That's part of it. The other thing you're seeing in the AFFO calculation is a little bit more amortization related to above market leases in our FAS 141 work if you will. So there's offsetting factors there that historically we didn't have in the portfolio, whether it be assumed mortgages or assumed existing leases and the accounting related to them that creates differentials between FFO and AFFO in the past. All we had was adding back amortization of financing costs and stock comp offset by straight line rent and CapEx. As for CapEx specifically to answer your question, we see a similar run rate for next year call it $8,000,000 projected number as it relates to 2013 as a whole and 2014 as a whole.
Okay. Thank you very much.
And our next question does come from the line of Juan Sanabria with Bank of America.
Good afternoon, guys. I was just wondering for 2014 kind of what you're penciling in for acquisitions? I don't think you touched on that in the prepared remarks and as well as on same store NOI growth or rent growth?
Sure. We are expecting approximately $1,000,000,000 in acquisitions at roughly the yields we're seeing today in the market. So that's what we've budgeted for 2014. And with regard to same store rents, we think they'll continue around 1.3% or be perhaps a bit higher. So those are the numbers we're using in our estimates for 2014.
Okay, great. And in those in the acquisition pipelines you look at, are you guys looking at all or interested in going forward and looking at potential public transactions
in
terms of publicly traded companies?
We look at really everything that comes across our desk. And I'd say this, as the largest player in the sector and one of the more active players in the sector with a long successful history. We believe we see most major opportunities whether it be at the property level, property portfolio level or entity level. So we'll consider all of that, but it will need to meet our investment strategies. So we've been, as Sumit mentioned, quite selective this year relative to the transactions we sourced.
And a lot of that is just remaining true to what we want to accomplish with the portfolio. So we've passed on a number of opportunities obviously based on the sorts transactions and what we've done year to date.

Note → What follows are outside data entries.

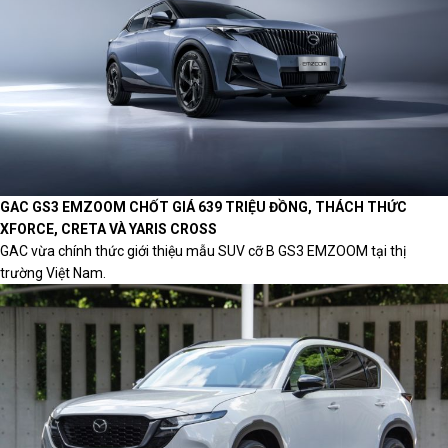
GAC GS3 EMZOOM CHỐT GIÁ 639 TRIỆU ĐỒNG, THÁCH THỨC
XFORCE, CRETA VÀ YARIS CROSS
GAC vừa chính thức giới thiệu mẫu SUV cỡ B GS3 EMZOOM tại thị
trường Việt Nam.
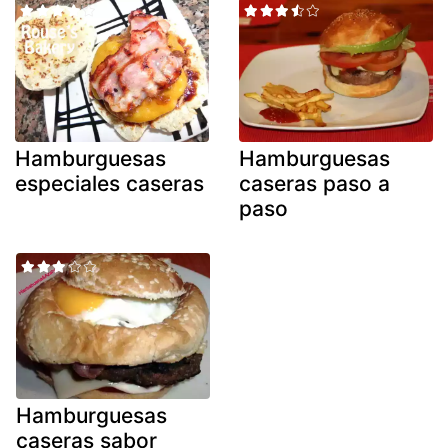
Hamburguesas
Hamburguesas
especiales caseras
caseras paso a
paso
Hamburguesas
caseras sabor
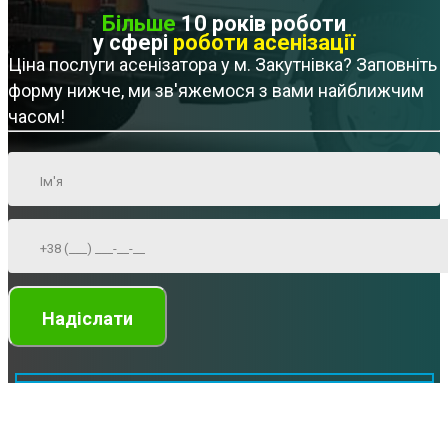
Більше
10 років роботи
у сфері
роботи асенізації
Ціна послуги асенізатора у м. Закутнівка? Заповніть
форму нижче, ми зв'яжемося з вами найближчим
часом!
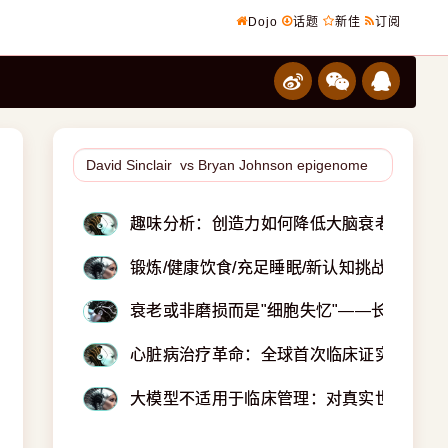
Dojo
话题
新佳
订阅
趣味分析：创造力如何降低大脑衰老速度
锻炼/健康饮食/充足睡眠/新认知挑战四大神
衰老或非磨损而是"细胞失忆"——长寿科技
心脏病治疗革命：全球首次临床证实可清除
大模型不适用于临床管理：对真实世界电子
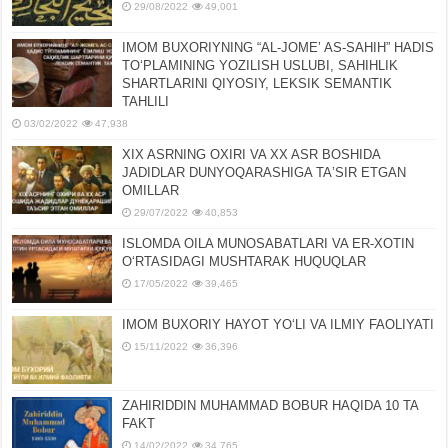
29/08/2022
49,001
IMOM BUXORIYNING “AL-JOMEʼ AS-SAHIH” HADIS
TOʻPLAMINING YOZILISH USLUBI, SAHIHLIK
SHARTLARINI QIYOSIY, LЕKSIK SЕMANTIK
TAHLILI
03/02/2022
47,938
XIX ASRNING OXIRI VA XX ASR BOSHIDA
JADIDLAR DUNYOQARASHIGA TAʼSIR ETGAN
OMILLAR
29/07/2022
40,853
ISLOMDA OILA MUNOSABATLARI VA ER-XOTIN
OʻRTASIDAGI MUSHTARAK HUQUQLAR
17/05/2022
39,465
IMOM BUXORIY HAYOT YOʻLI VA ILMIY FAOLIYATI
15/11/2022
36,396
ZAHIRIDDIN MUHAMMAD BOBUR HAQIDA 10 TA
FAKT
14/02/2022
34,765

And just one other quick question. With regards to the payout ratio, it seems like CapEx is going to be fairly stable. But as we think of the portfolio longer term with a greater percentage of office and industrial versus your historical retail focus, how should we think of CapEx as leases mature and thinking about your payout ratio needing to retain presumably some CapEx to release the space?
Yes, that's a good question. And we're comfortable with it at 89% as I said, but we would expect it to move into probably the mid-80s over time. And that's primarily to accommodate a little bit more on the CapEx side associated with the non retail properties.
Thank you very much.
And our next question does come from the line of Emmanuel Korchman with Citi.
Hey, thanks for taking the questions guys.
Good morning, Emmanuel.
Just maybe with the CEO transition, could you discuss any potential changes in strategy? Or should we just expect status quo going forward?
Yes. I don't see any major changes in strategy. We're going to remain careful and selective in our underwriting approach. We'll maintain our conservative balance sheet philosophy. And our focus will be on the income generation from which we pay dividends that we intend to increase over time.
The core team remains in place as you well know. And Tom will continue as Vice Chairman of the Board and he's also serving as an executive advisor. So we see a fair amount of him. One thing I am looking at are our internal systems and staffing and making sure we're adequately structured for the anticipated growth we'll have in the future on those fronts. So we could see a few changes on that front or some additions I should say.
But overall, the successful philosophy we've implemented here over the last cycle will continue.
And then maybe we can
go back to a point that you had made on G and A earlier and that's you're building up sort of staffing to deal with a larger portfolio. I think you take then you contrast it to what you guys did when you bought ARC T where you didn't bring any staff on board. Can you help me kind of connect the dots? And why didn't you bring any ARCT people on board if you're going to effectively hire? And how do we think about scalability going forward?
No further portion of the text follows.